**Work task:**
Nothing but the pictures gets dropped; retype every entry exactly.

**Dataset records:**
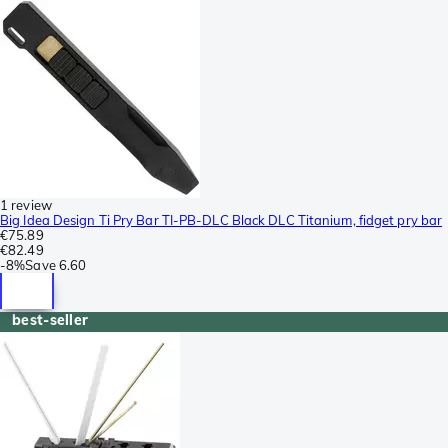
1 review
Big Idea Design Ti Pry Bar TI-PB-DLC Black DLC Titanium, fidget pry bar
€75.89
€82.49
-
8%
Save
6.60
best-seller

**Expected answer:**
1 review
Big Idea Design Ti Pry Bar TI-PB-DLC Black DLC Titanium, fidget pry bar
€75.89
€82.49
-
8%
Save
6.60
best-seller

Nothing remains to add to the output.